Se levanta para dirigirse hacia el tocador de antigua luna francesa de cuerpo entero con repisas de mármol. Frente a él, toma un pequeño peine de concha nácar y lentamente peina sus blancos cabellos, se mira y una leve sonrisa modifica la línea de su boca de casi imperceptibles labios.

La alcanzo y me sitúo detrás de ella, y con cierto nerviosismo busco mi reflejo en el espejo para reconocerme. Ante mi vista encuentro una imagen de infinita tristeza e intenso cansancio en la mirada, con rasgos derretidos por el tiempo y cabello cano.

Un sonido que ahoga un grito se produce en mi garganta, no me reconozco, no me recuerdo de ese modo y algo en mi interior se resiste a aceptarlo, me digo que yo no puedo estar así. Entre tanto, la mujer gira y se dirige al piso inferior, perdiéndose en la curva de la escalera.

Confundido, en un intento desesperado de hallar algo que me ubique, entro en otra de las habitaciones: es un dormitorio. A la entrada, un amplio closet contiene una gran cantidad de ropa: camisas, sweaters, zapatos, al lado una impresionante cantidad de corbatas de diversos colores y diseños cuelga semejando un despliegue de estandartes, en el tocador se alinean un sinnúmero de botellas de perfumes.

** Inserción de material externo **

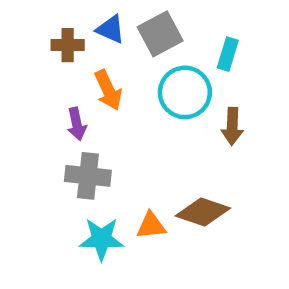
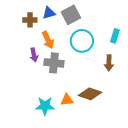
blue triangle: (110, 29) -> (49, 13), turned -40
cyan rectangle: (228, 54) -> (115, 36), moved
brown arrow: (232, 126) -> (109, 63), moved
gray cross: (88, 176) -> (54, 63), moved

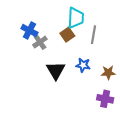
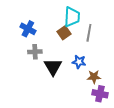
gray cross: (40, 42) -> (35, 52), moved, turned 32
brown star: (108, 73) -> (94, 77), moved

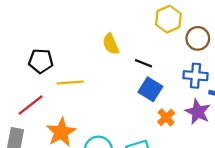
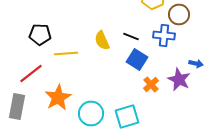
yellow semicircle: (111, 44) -> (102, 40), moved
blue cross: (195, 76) -> (164, 36), moved

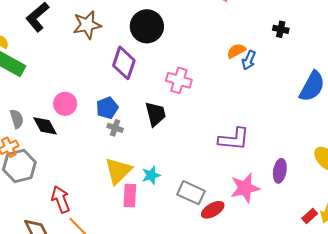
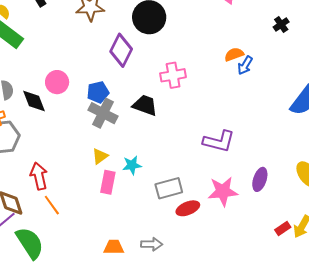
black cross: (281, 29) -> (281, 24), moved, turned 35
pink cross: (179, 80) -> (173, 75), turned -35
black trapezoid: (155, 114) -> (145, 105), turned -64
gray cross: (115, 128) -> (103, 113), size x1.8
yellow triangle: (118, 171) -> (100, 156), size x0.6
gray rectangle: (191, 193) -> (169, 188), turned -48

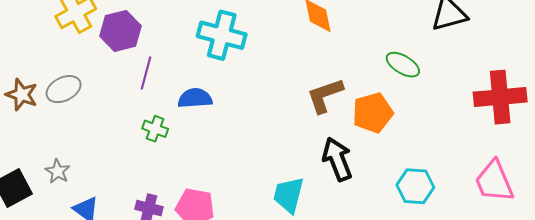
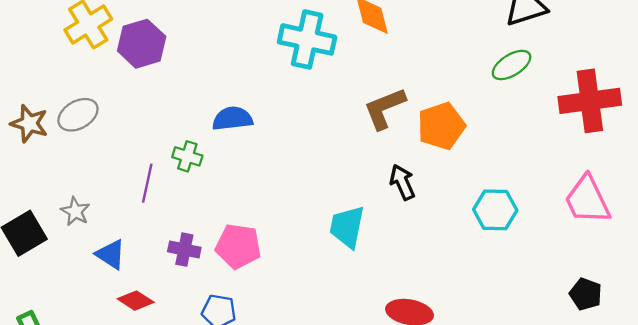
cyan cross: (222, 35) -> (307, 39), moved
green ellipse: (403, 65) -> (512, 65), moved, turned -60
purple line: (146, 73) -> (147, 183), moved
black arrow: (337, 159) -> (402, 182), size x0.7

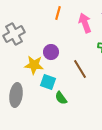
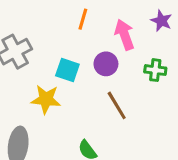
purple circle: (51, 52) -> (106, 64), moved
cyan square: (48, 82) -> (67, 70), moved

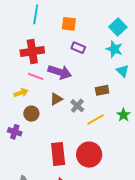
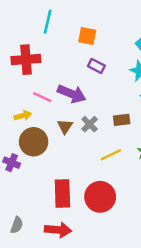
red cross: (32, 51) -> (26, 60), moved
brown triangle: (56, 99) -> (65, 126), turned -32
gray cross: (77, 106) -> (90, 124), moved
brown circle: (31, 114) -> (34, 142), size x1.5

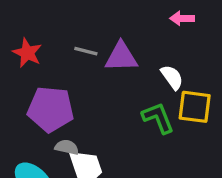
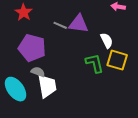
gray line: (86, 51) -> (60, 25), moved

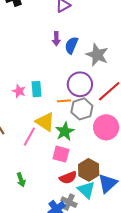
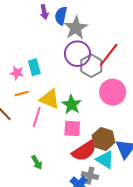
gray star: (97, 55) -> (76, 28), moved, turned 30
orange line: (64, 101) -> (22, 93), moved
gray hexagon: (82, 109) -> (91, 66), moved
red semicircle: (68, 178) -> (84, 151), size x1.4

Vuelvo la cabeza y descubro una gran cama, que como inmensa llanura me invita a adentrarme, perderme en ella, me aproximo, la toco, es mullida y confortable, el cansancio me agobia, debo dormir, tal vez todo sea sólo un sueño.

Desde la pared, llama mi atención un texto que, enmarcado, grita un relato que habla de un amor trágico. Lo leo, tropezando con las palabras hasta llegar al final donde me detiene la firma; un nombre que provoca en mí una extraña sensación que no logro ubicar. Me pregunto: ¿será acaso el mío?